Toward these sustainability, efficiency, and affordability goals, a class was set up at the University of Illinois School of Architecture to examine these ideas within the context of a Habitat for Humanity home. The central ideas are to embrace holistic, sustainable design ideas in an affordable, easy to construct residence and participate in it’s construction.

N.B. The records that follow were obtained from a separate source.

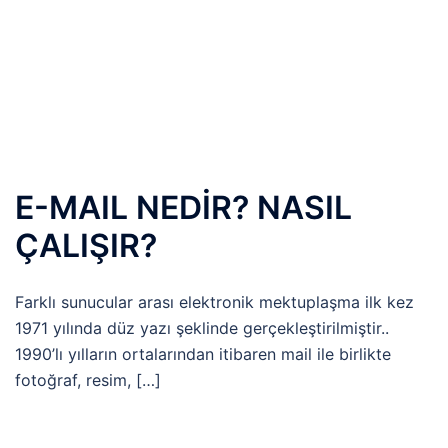
E-MAIL NEDİR? NASIL
ÇALIŞIR?
Farklı sunucular arası elektronik mektuplaşma ilk kez
1971 yılında düz yazı şeklinde gerçekleştirilmiştir..
1990’lı yılların ortalarından itibaren mail ile birlikte
fotoğraf, resim, […]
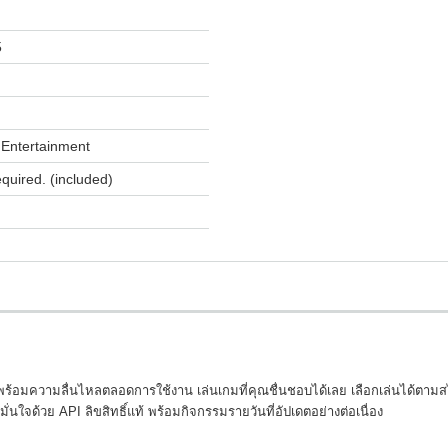
5
Entertainment
equired. (included)
ร้อมความลื่นไหลตลอดการใช้งาน เล่นเกมที่คุณชื่นชอบได้เลย เลือกเล่นได้ตาม
่นใจด้วย API ลิขสิทธิ์แท้ พร้อมกิจกรรมรายวันที่อัปเดตอย่างต่อเนื่อง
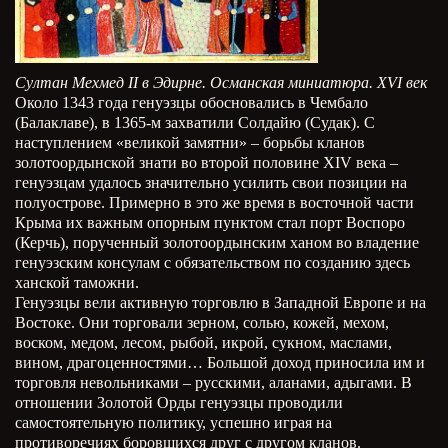
Султан Мехмед II в Эдирне. Османская миниатюра. XVI век
Около 1343 года генуэзцы обосновались в Чембало
(Балаклаве), в 1365-м захватили Солдайю (Судак). С
наступлением «великой замятни» – борьбы кланов
золотоордынской знати во второй половине XIV века –
генуэзцам удалось значительно усилить свои позиции на
полуострове. Примерно в это же время в восточной части
Крыма их важным опорным пунктом стал порт Воспоро
(Керчь), порученный золотоордынским ханом во владение
генуэзским консулам с обязательством по созданию здесь
ханской таможни.
Генуэзцы вели активную торговлю в Западной Европе и на
Востоке. Они торговали зерном, солью, кожей, мехом,
воском, медом, лесом, рыбой, икрой, сукном, маслами,
вином, драгоценностями… Большой доход приносила им и
торговля невольниками – русскими, аланами, адыгами. В
отношении Золотой Орды генуэзцы проводили
самостоятельную политику, успешно играя на
противоречиях боровшихся друг с другом кланов.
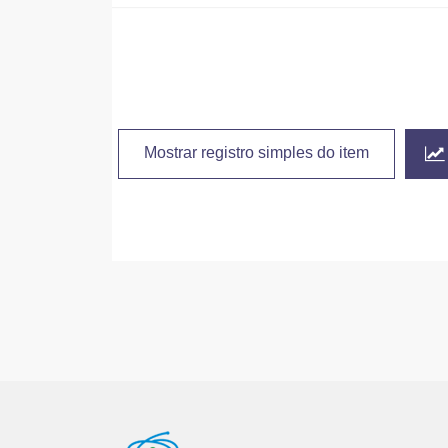
Mostrar registro simples do item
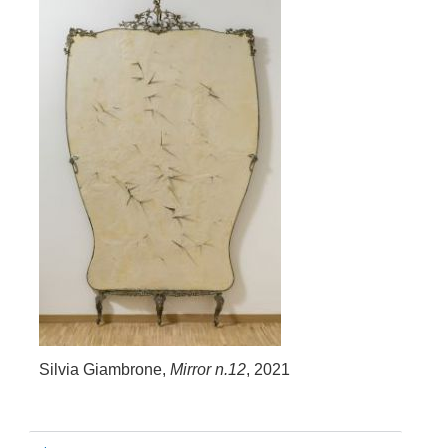
Silvia Giambrone,
Mirror n.12
, 2021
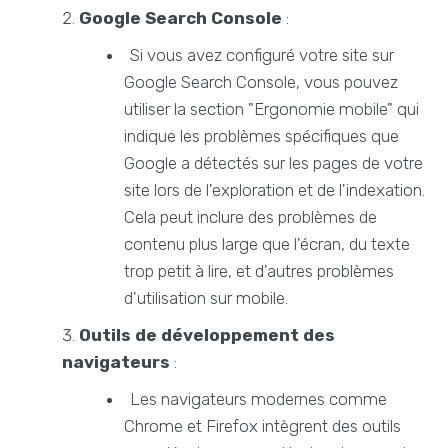
Google Search Console
:
Si vous avez configuré votre site sur
Google Search Console, vous pouvez
utiliser la section "Ergonomie mobile" qui
indique les problèmes spécifiques que
Google a détectés sur les pages de votre
site lors de l'exploration et de l'indexation.
Cela peut inclure des problèmes de
contenu plus large que l'écran, du texte
trop petit à lire, et d'autres problèmes
d'utilisation sur mobile.
Outils de développement des
navigateurs
:
Les navigateurs modernes comme
Chrome et Firefox intègrent des outils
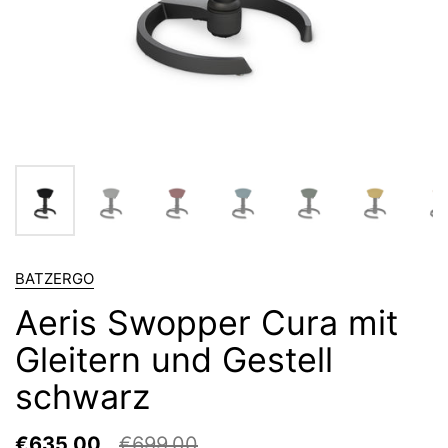
BATZERGO
Aeris Swopper Cura mit
Gleitern und Gestell
schwarz
€635,00
€699,00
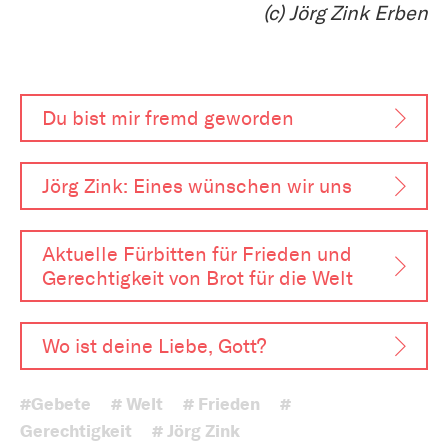
(c) Jörg Zink Erben
Du bist mir fremd geworden
Jörg Zink: Eines wünschen wir uns
Aktuelle Fürbitten für Frieden und
Gerechtigkeit von Brot für die Welt
Wo ist deine Liebe, Gott?
#Gebete
# Welt
# Frieden
#
Gerechtigkeit
# Jörg Zink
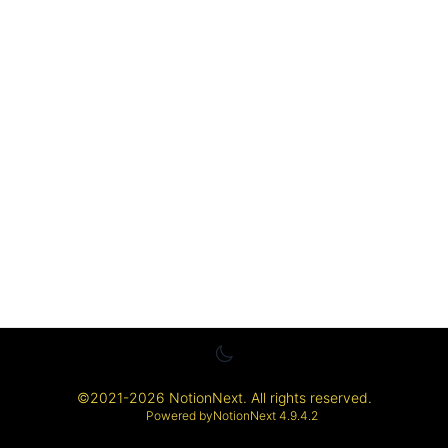
©
2021-2026
NotionNext
. All rights reserved.
Powered by
NotionNext
4.9.4.2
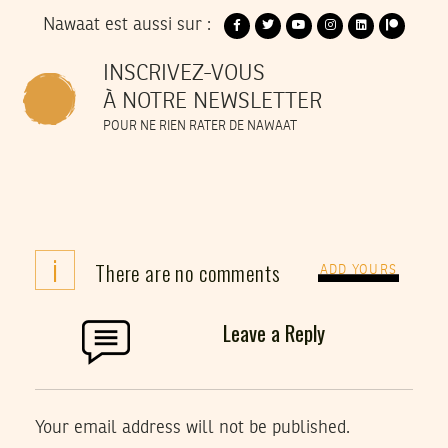
Nawaat est aussi sur :
INSCRIVEZ-VOUS
À NOTRE NEWSLETTER
POUR NE RIEN RATER DE NAWAAT
i
There are no comments
ADD YOURS
Leave a Reply
Your email address will not be published.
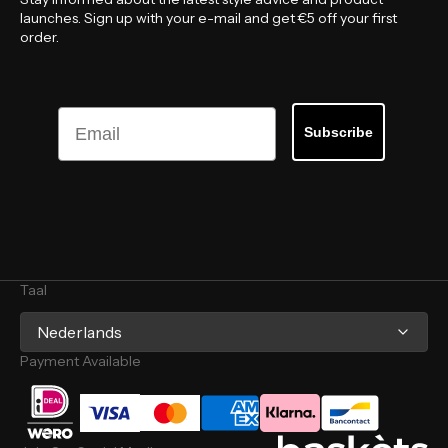
launches. Sign up with your e-mail and get €5 off your first
order.
Email
Subscribe
Taal
Nederlands
Payment Available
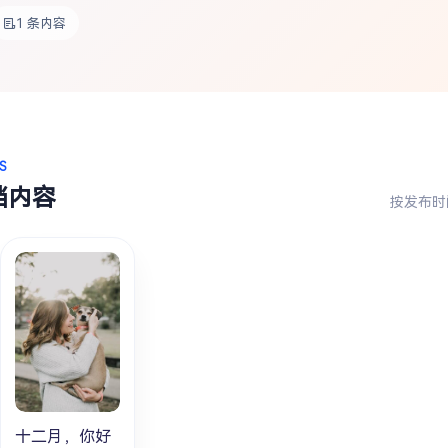
1 条内容
S
档内容
按发布时
十二月，你好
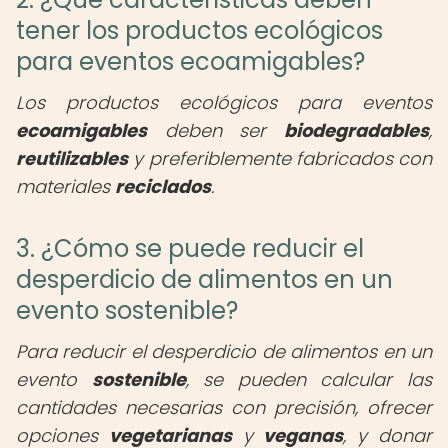
tener los productos ecológicos
para eventos ecoamigables?
Los productos ecológicos para eventos
ecoamigables
deben ser
biodegradables
,
reutilizables
y preferiblemente fabricados con
materiales
reciclados
.
3. ¿Cómo se puede reducir el
desperdicio de alimentos en un
evento sostenible?
Para reducir el desperdicio de alimentos en un
evento
sostenible
, se pueden calcular las
cantidades necesarias con precisión, ofrecer
opciones
vegetarianas
y
veganas
, y donar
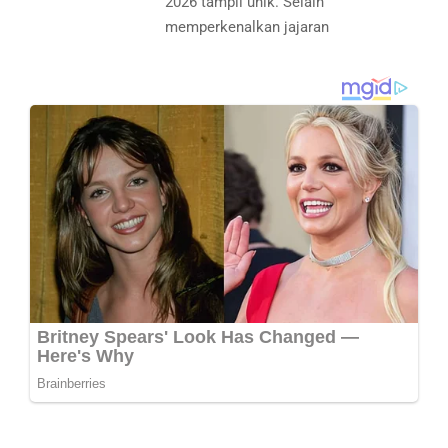
2026 tampil unik. Selain
memperkenalkan jajaran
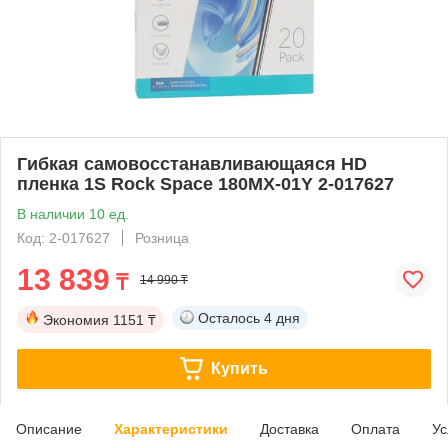
Гибкая самовосстанавливающаяся HD
пленка 1S Rock Space 180MX-01Y 2-017627
В наличии 10 ед.
Код: 2-017627
Розница
13 839
₸
14 990 ₸
Осталось
4 дня
Экономия
1151 ₸
Купить
Описание
Характеристики
Доставка
Оплата
Ус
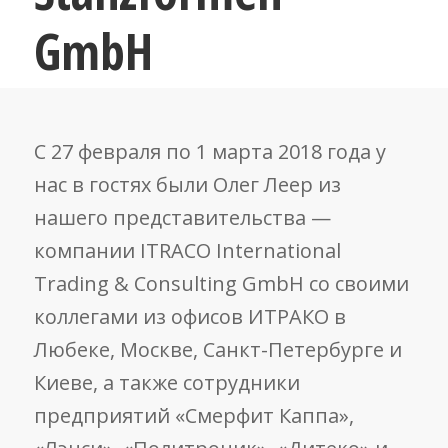
GmbH
С 27 февраля по 1 марта 2018 года у
нас в гостях были Олег Леер из
нашего представительства —
компании ITRACO International
Trading & Consulting GmbH со своими
коллегами из офисов ИТРАКО в
Любеке, Москве, Санкт-Петербурге и
Киеве, а также сотрудники
предприятий «Смерфит Каппа»,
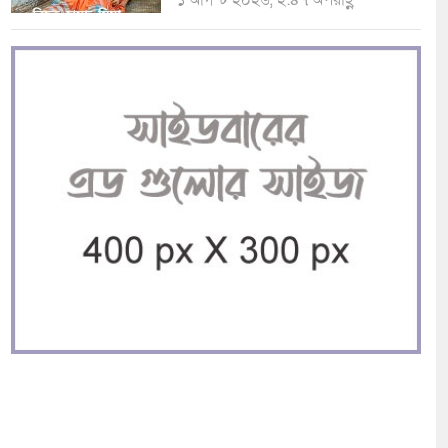
১ আগস্ট ২০২৬, ২:৪৭ অপরাহ্ণ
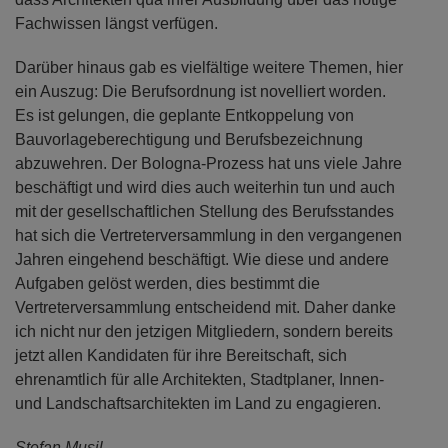
Fachwissen längst verfügen.
Darüber hinaus gab es vielfältige weitere Themen, hier
ein Auszug: Die Berufsordnung ist novelliert worden.
Es ist gelungen, die geplante Entkoppelung von
Bauvorlageberechtigung und Berufsbezeichnung
abzuwehren. Der Bologna-Prozess hat uns viele Jahre
beschäftigt und wird dies auch weiterhin tun und auch
mit der gesellschaftlichen Stellung des Berufsstandes
hat sich die Vertreterversammlung in den vergangenen
Jahren eingehend beschäftigt. Wie diese und andere
Aufgaben gelöst werden, dies bestimmt die
Vertreterversammlung entscheidend mit. Daher danke
ich nicht nur den jetzigen Mitgliedern, sondern bereits
jetzt allen Kandidaten für ihre Bereitschaft, sich
ehrenamtlich für alle Architekten, Stadtplaner, Innen-
und Landschaftsarchitekten im Land zu engagieren.
Stefan Musil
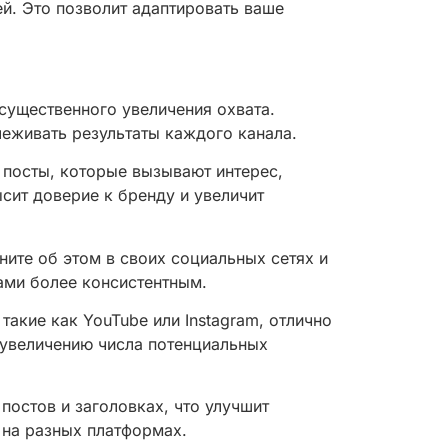
й. Это позволит адаптировать ваше
существенного увеличения охвата.
леживать результаты каждого канала.
 посты, которые вызывают интерес,
сит доверие к бренду и увеличит
ните об этом в своих социальных сетях и
ами более консистентным.
акие как YouTube или Instagram, отлично
 увеличению числа потенциальных
постов и заголовках, что улучшит
 на разных платформах.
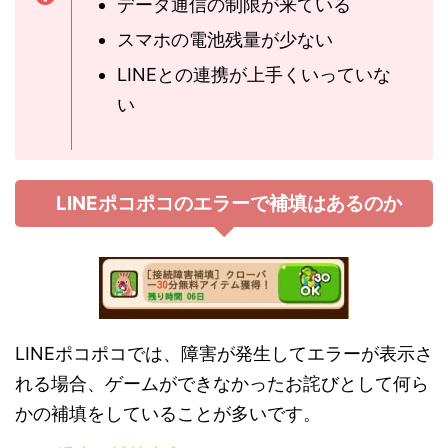
データ通信の制限が来ている
スマホの電池残量が少ない
LINEとの連携が上手くいっていな
い
LINEポコポコのエラーで補填はあるのか
LINEポコポコでは、障害が発生してエラーが表示さ
れる場合、ゲームができなかったお詫びとして何ら
かの補填をしていることが多いです。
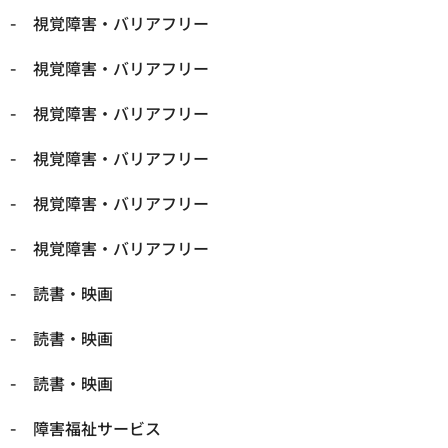
視覚障害・バリアフリー
視覚障害・バリアフリー
視覚障害・バリアフリー
視覚障害・バリアフリー
視覚障害・バリアフリー
視覚障害・バリアフリー
読書・映画
読書・映画
読書・映画
障害福祉サービス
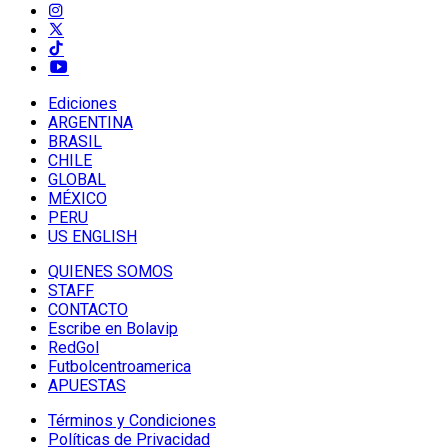
Ediciones
ARGENTINA
BRASIL
CHILE
GLOBAL
MÉXICO
PERU
US ENGLISH
QUIENES SOMOS
STAFF
CONTACTO
Escribe en Bolavip
RedGol
Futbolcentroamerica
APUESTAS
Términos y Condiciones
Políticas de Privacidad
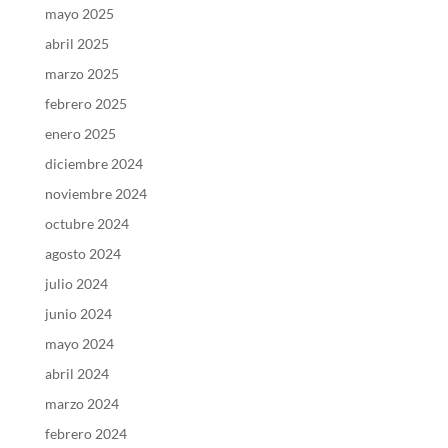
mayo 2025
abril 2025
marzo 2025
febrero 2025
enero 2025
diciembre 2024
noviembre 2024
octubre 2024
agosto 2024
julio 2024
junio 2024
mayo 2024
abril 2024
marzo 2024
febrero 2024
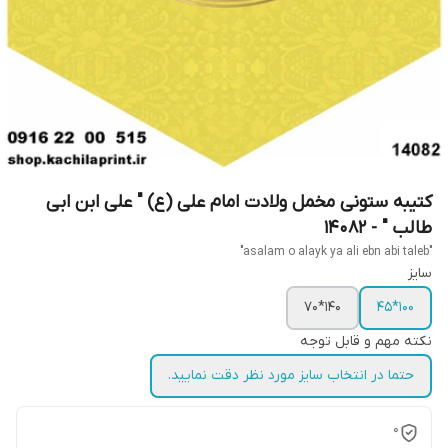
کتیبه ستونی مخمل ولادت امام علی (ع) " علی ابن ابی
طالب " - 14082
"asalam o alayk ya ali ebn abi taleb"
سایز
140*70
100*45
نکته مهم و قابل توجه
حتما در انتخاب سایز مورد نظر دقت نمایید.
0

One of the unique characteristics, and the focal point of this house are the insulated concrete forms, (ICF’s). ICF’s are walls constructed of concrete but the forms are left in place to serve as a continuous insulation and sound barrier to reduce energy loss and infiltration. The major advantages or this construction type are:

  • Superior insulation

  • High thermal mass      

  • Low infiltration

  • Less energy to operate

  • Low maintenance due to it’s durability

  • Versatile construction

  • Quick paybacks in energy savings

With the use of ICF’s, there is a 25% to 50% energy savings as compared with that of wood or steel framed homes. The paybacks in energy savings are estimated to be within five years.

DESIGN DETAILS

This house was designed to affordable, sustainable, and accessible. By using a split-level design, the footprint of the building was reduced to 900 square feet, thus allowing the plan to become more interchangeable in it’s orientation on the lot. Depending on the location, site orientation, and other environmental conditions, the house can vary to become as efficient as possible. This plan consists of a split-level, four bedroom and one and a half bath. The total livable area is 1276 square feet. The entry, living room and kitchen all sit above the crawl space while the bedrooms are part of the split level. The house is visitable, which means it has an accessible entrance, living room, kitchen and bathroom.